Limitations¶

Official diagnostics-otel Plugin Dependency Issue¶

When OpenClaw is installed via npm (not pnpm from source), the bundled @openclaw/diagnostics-otel plugin may fail to load with:

Error: Cannot find module '@opentelemetry/api'

Why: The official plugin uses workspace:* dependency protocol (pnpm monorepo feature) that doesn't resolve when installed via npm.

Workaround: Use this custom plugin instead, which has its own properly installed OTel dependencies.

Note: Don't run both plugins simultaneously — they both initialize the OTel SDK which can cause conflicts.

Auto-Instrumentation Limitations¶

No Per-LLM-Call Auto-Instrumentation¶

The plugin cannot produce individual spans for each LLM API call (e.g., anthropic.chat or openai.chat.completions.create). Instead, token usage and model info are captured per agent turn — aggregated across all LLM calls within a single turn.

What You Get vs. What's Missing¶

Capability	Status	Details
Token usage per agent turn	✅	`gen_ai.usage.input_tokens`, `.output_tokens`, `.total_tokens`
Model name	✅	`gen_ai.response.model` on agent turn span
Cache token tracking	✅	`cacheRead` and `cacheWrite` included in totals
Agent turn duration	✅	Full turn timing as span duration + histogram
Tool execution spans	✅	Individual `tool.*` spans per tool call
Connected traces	✅	`openclaw.request` → `openclaw.agent.turn` → `tool.*`
Per-LLM-call spans	❌	No individual `anthropic.chat` spans
Per-LLM-call latency	❌	Only full turn duration, not individual call timing
Multiple LLM calls per turn	⚠️	Token counts summed; can't distinguish individual calls
Request/response content	❌	No prompt/completion text capture on LLM calls
Standard GenAI dashboards	⚠️	Custom dashboards needed (not standard `gen_ai.*` span shape)

Why?¶

We attempted three approaches to enable auto-instrumentation. All failed due to OpenClaw's ESM module architecture.

Approach 1: Plugin-Side SDK Patching¶

OpenClaw's plugin loader uses jiti (a CJS-compatible TypeScript loader). The @anthropic-ai/sdk package has dual entry points:

ESM: @anthropic-ai/sdk/index.mjs — loaded by @mariozechner/pi-ai (OpenClaw's LLM provider) via import
CJS: @anthropic-ai/sdk/index.js — loaded by the plugin via createRequire()

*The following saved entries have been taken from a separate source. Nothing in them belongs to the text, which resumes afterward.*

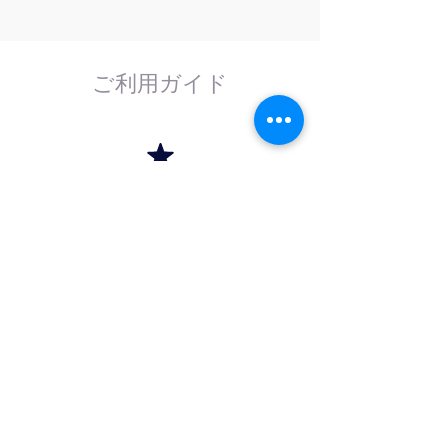
ご利用ガイド
はじめてのお客様へ
計測器の事であれば、なんでもお任せくださ
い。
外部校正機関と協力し、校正依頼にも対応致
します。
法人のお客様へ
法人（商社）の方は卸価格でのお取引を、学
校法人・官公庁の方は請求書（後払い）取引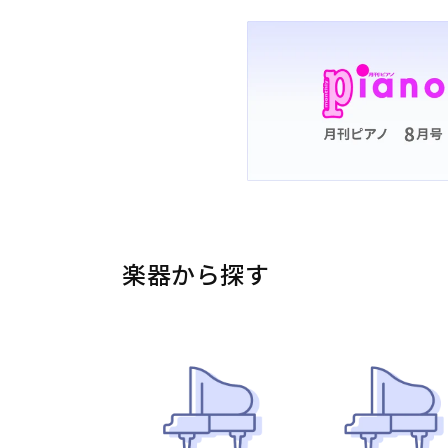
楽器から探す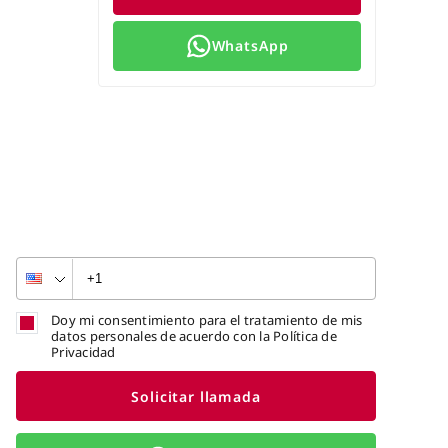
WhatsApp
Doy mi consentimiento para el tratamiento de mis
datos personales de acuerdo con la Política de
Privacidad
Solicitar llamada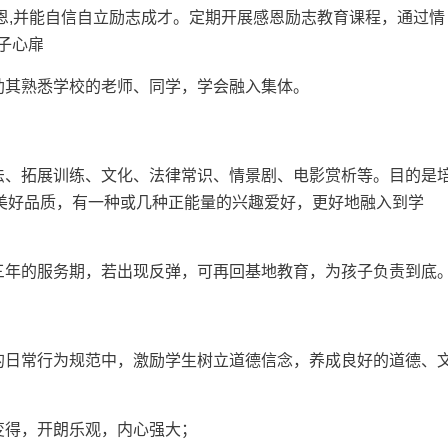
感恩,并能自信自立励志成才。定期开展感恩励志教育课程，通过情
子心扉
助其熟悉学校的老师、同学，学会融入集体。
法、拓展训练、文化、法律常识、情景剧、电影赏析等。目的是
美好品质，有一种或几种正能量的兴趣爱好，更好地融入到学
三年的服务期，若出现反弹，可再回基地教育，为孩子负责到底
的日常行为规范中，激励学生树立道德信念，养成良好的道德、
变得，开朗乐观，内心强大；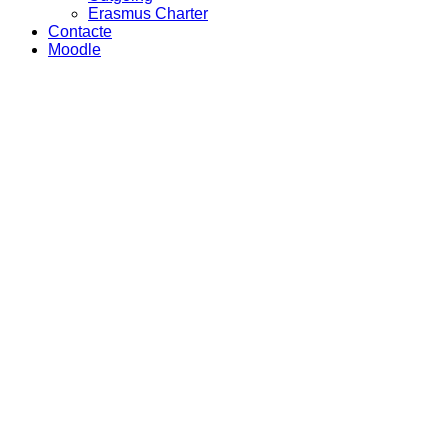
Erasmus Charter
Contacte
Moodle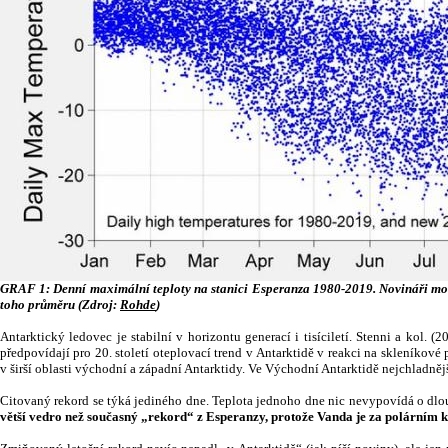
GRAF 1: Denní maximální teploty na stanici Esperanza 1980-2019. Novináři moc n
toho průměru (Zdroj:
Rohde
)
Antarktický ledovec je stabilní v horizontu generací i tisíciletí. Stenni a kol. 
předpovídají pro 20. století oteplovací trend v Antarktidě v reakci na skleníko
v širší oblasti východní a západní Antarktidy. Ve Východní Antarktidě nejchladněj
Citovaný rekord se týká jediného dne. Teplota jednoho dne nic nevypovídá o dl
větší vedro než současný „rekord“ z Esperanzy, protože Vanda je za polárním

These are completely separate module instances with different prototypes. Patching the CJS version has zero effect on the ESM instance that actually handles LLM calls.

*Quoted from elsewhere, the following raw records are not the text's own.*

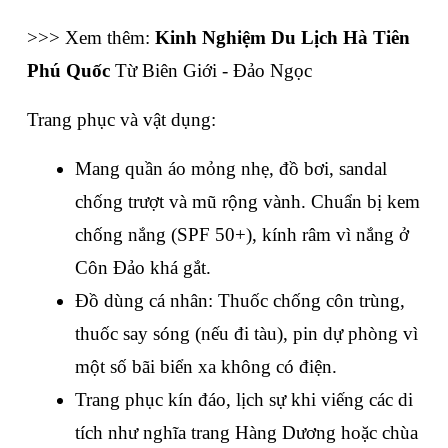
>>> Xem thêm: 
Kinh Nghiệm Du Lịch Hà Tiên 
Phú Quốc
 Từ Biên Giới - Đảo Ngọc
Trang phục và vật dụng:
Mang quần áo mỏng nhẹ, đồ bơi, sandal 
chống trượt và mũ rộng vành. Chuẩn bị kem 
chống nắng (SPF 50+), kính râm vì nắng ở 
Côn Đảo khá gắt.
Đồ dùng cá nhân: Thuốc chống côn trùng, 
thuốc say sóng (nếu đi tàu), pin dự phòng vì 
một số bãi biển xa không có điện.
Trang phục kín đáo, lịch sự khi viếng các di 
tích như nghĩa trang Hàng Dương hoặc chùa 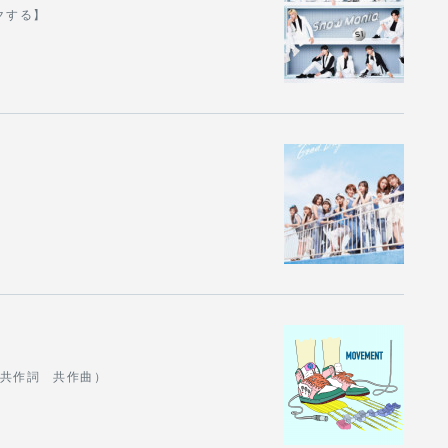
ックする】
Nj（共作詞 共作曲）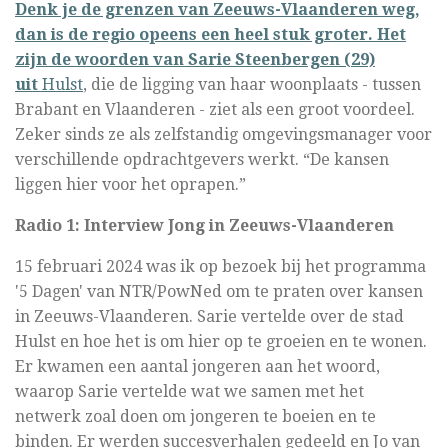
Denk je de grenzen van Zeeuws-Vlaanderen weg,
dan is de regio opeens een heel stuk groter. Het
zijn de woorden van Sarie Steenbergen (29)
uit
Hulst
, die de ligging van haar woonplaats - tussen
Brabant en Vlaanderen - ziet als een groot voordeel.
Zeker sinds ze als zelfstandig omgevingsmanager voor
verschillende opdrachtgevers werkt. “De kansen
liggen hier voor het oprapen.”
Radio 1: Interview Jong in Zeeuws-Vlaanderen
15 februari 2024 was ik op bezoek bij het programma
'5 Dagen' van NTR/PowNed om te praten over kansen
in Zeeuws-Vlaanderen. Sarie vertelde over de stad
Hulst en
hoe het is om hier op te groeien en te wonen.
Er kwamen een aantal jongeren aan het woord,
waarop Sarie vertelde wat we samen met het
netwerk zoal doen om jongeren te boeien en te
binden. Er werden succesverhalen gedeeld en Jo van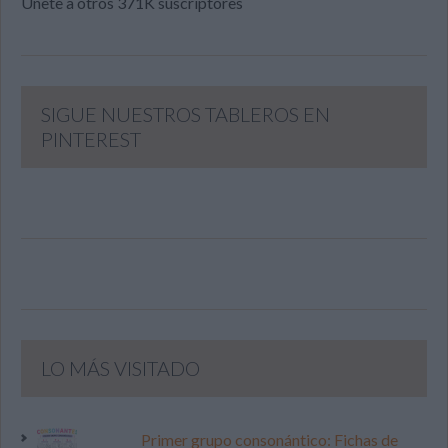
Únete a otros 371K suscriptores
SIGUE NUESTROS TABLEROS EN
PINTEREST
LO MÁS VISITADO
Primer grupo consonántico: Fichas de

Additionally, jiti blocks native import() calls (ERR_VM_DYNAMIC_IMPORT_CALLBACK_MISSING), making it impossible to access the ESM instance from plugin code.

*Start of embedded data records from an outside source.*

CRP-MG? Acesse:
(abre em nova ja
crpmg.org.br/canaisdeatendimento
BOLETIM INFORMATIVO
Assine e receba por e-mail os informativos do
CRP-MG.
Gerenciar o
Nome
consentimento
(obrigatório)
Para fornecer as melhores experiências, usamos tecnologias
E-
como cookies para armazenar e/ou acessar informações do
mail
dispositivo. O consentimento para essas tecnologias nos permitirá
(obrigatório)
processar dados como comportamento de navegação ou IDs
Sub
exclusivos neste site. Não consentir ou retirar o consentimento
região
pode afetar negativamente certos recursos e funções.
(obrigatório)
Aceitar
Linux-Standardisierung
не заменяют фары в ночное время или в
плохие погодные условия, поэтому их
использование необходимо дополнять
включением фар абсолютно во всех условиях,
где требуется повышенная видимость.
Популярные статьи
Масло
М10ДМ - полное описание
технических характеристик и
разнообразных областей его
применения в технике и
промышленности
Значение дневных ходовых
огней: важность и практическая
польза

Approach 2: NODE_OPTIONS Preload with IITM¶

The standard OpenTelemetry approach for ESM instrumentation:

NODE_OPTIONS="--import ./instrumentation/preload.mjs"

This uses import-in-the-middle (IITM) to register ESM loader hooks that intercept module imports. However, IITM intercepts all ESM modules globally — not just the targeted ones.

When IITM wraps @mariozechner/pi-ai, it breaks the module's named exports:

SyntaxError: The requested module '@mariozechner/pi-ai' does not
provide an export named 'getEnvApiKey'

This crash-loops the gateway on startup.

Approach 3: Manual register() with IITM¶

Using register() from node:module to manually install IITM loader hooks produces the same crash — the hooks are global and cannot selectively skip modules.

Environment¶

Node.js v22.22.0
@opentelemetry/instrumentation 0.203.0
import-in-the-middle 1.15.0
@anthropic-ai/sdk 0.71.2

Path Forward¶

A feature request has been filed on the OpenClaw project suggesting:

LLM call events on the plugin API — emit llm_call_start/llm_call_end events so plugins can create per-call spans without monkey-patching
Built-in OTel hook in pi-ai — a callback around the actual SDK call in the provider layer
Fix IITM compatibility — investigate why IITM breaks @mariozechner/pi-ai exports
Native OTel support — bundle instrumentation directly in OpenClaw where it can control the loader lifecycle

Until one of these is implemented, the hook-based approach provides solid observability for token tracking, tool monitoring, and request tracing — just without per-LLM-call granularity.